Exercise goal – Every line below that holds the string "votre" should be copied.

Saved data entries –
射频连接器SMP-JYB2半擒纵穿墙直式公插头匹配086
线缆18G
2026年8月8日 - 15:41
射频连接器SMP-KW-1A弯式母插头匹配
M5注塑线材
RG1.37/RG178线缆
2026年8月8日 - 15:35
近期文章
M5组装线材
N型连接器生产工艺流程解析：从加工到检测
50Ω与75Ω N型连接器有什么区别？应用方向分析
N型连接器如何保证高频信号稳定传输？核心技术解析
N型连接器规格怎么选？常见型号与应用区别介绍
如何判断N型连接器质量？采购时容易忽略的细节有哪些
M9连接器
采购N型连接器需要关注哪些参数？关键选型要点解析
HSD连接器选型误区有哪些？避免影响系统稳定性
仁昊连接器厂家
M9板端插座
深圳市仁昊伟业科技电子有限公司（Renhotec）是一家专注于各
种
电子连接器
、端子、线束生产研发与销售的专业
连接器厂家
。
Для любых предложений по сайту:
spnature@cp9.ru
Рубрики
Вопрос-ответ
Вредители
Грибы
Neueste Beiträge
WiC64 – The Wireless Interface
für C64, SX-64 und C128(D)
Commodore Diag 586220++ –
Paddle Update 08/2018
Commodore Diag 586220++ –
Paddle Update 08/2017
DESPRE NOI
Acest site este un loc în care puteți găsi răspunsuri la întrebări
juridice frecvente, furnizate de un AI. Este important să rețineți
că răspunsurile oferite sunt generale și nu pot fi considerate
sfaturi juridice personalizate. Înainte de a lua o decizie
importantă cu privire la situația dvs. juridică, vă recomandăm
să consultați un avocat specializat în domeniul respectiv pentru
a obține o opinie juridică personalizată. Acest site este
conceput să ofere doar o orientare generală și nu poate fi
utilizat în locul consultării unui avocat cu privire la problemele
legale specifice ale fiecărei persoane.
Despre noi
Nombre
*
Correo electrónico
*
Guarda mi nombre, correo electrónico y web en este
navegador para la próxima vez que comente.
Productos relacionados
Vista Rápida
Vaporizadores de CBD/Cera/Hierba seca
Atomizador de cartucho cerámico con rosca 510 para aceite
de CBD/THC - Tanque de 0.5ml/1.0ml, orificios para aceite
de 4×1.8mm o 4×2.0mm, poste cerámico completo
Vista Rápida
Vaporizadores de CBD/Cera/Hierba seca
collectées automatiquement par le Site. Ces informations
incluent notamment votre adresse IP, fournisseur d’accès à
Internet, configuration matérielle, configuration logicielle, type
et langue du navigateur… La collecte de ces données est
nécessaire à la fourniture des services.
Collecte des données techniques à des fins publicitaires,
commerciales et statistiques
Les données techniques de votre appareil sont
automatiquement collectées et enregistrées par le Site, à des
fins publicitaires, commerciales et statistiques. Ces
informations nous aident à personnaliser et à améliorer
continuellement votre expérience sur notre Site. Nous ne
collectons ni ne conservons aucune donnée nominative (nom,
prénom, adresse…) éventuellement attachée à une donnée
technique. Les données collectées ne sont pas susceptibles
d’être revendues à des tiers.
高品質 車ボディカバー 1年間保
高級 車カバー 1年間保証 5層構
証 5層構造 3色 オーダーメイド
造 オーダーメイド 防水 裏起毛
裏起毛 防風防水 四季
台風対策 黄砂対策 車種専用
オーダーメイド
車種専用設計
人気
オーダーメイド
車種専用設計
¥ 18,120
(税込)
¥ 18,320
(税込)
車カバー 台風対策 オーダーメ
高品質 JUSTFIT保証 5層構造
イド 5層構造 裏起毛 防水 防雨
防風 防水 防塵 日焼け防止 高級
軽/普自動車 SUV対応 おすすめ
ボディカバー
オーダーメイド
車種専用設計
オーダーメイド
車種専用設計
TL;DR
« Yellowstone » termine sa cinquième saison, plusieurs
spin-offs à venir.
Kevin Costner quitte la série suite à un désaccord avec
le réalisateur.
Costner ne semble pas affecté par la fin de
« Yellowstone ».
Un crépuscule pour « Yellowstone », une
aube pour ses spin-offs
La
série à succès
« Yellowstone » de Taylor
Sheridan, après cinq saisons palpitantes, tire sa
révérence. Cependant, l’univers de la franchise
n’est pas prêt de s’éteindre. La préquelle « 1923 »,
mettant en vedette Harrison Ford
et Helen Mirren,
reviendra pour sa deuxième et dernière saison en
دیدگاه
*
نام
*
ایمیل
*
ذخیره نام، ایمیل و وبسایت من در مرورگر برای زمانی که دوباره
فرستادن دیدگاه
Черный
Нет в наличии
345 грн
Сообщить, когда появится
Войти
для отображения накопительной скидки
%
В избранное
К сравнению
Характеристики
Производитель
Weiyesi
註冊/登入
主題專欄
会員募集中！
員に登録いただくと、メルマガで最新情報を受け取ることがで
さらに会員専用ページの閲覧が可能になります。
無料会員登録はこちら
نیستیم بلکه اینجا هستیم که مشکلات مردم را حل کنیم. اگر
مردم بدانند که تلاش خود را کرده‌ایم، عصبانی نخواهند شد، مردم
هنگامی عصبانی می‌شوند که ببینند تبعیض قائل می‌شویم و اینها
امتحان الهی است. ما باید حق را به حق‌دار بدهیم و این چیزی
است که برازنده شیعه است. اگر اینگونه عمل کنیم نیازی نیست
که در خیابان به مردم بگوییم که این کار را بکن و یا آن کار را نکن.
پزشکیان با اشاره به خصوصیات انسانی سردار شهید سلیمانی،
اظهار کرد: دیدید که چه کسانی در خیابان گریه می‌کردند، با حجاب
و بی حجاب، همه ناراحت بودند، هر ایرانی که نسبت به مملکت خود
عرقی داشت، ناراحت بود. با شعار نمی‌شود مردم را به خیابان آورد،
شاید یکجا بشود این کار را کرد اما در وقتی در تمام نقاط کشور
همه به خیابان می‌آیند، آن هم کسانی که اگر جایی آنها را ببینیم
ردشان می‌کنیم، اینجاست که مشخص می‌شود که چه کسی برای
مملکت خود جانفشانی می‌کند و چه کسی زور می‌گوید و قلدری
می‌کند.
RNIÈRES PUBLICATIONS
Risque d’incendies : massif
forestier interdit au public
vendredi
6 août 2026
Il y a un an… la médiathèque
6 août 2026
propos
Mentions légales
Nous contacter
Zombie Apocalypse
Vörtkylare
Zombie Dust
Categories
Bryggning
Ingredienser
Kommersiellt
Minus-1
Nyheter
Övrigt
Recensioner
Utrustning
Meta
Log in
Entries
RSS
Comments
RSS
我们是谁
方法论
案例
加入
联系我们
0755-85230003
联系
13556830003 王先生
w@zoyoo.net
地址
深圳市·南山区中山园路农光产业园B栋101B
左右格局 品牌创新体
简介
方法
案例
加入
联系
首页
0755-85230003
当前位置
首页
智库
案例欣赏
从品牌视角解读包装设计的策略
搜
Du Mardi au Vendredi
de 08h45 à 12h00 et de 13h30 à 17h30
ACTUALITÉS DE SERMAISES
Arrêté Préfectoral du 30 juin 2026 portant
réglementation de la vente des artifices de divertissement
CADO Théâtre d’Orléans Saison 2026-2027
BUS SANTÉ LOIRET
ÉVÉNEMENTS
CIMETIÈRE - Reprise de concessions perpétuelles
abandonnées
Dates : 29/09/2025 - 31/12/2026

Exercise solution –
incluent notamment votre adresse IP, fournisseur d’accès à
Les données techniques de votre appareil sont
continuellement votre expérience sur notre Site. Nous ne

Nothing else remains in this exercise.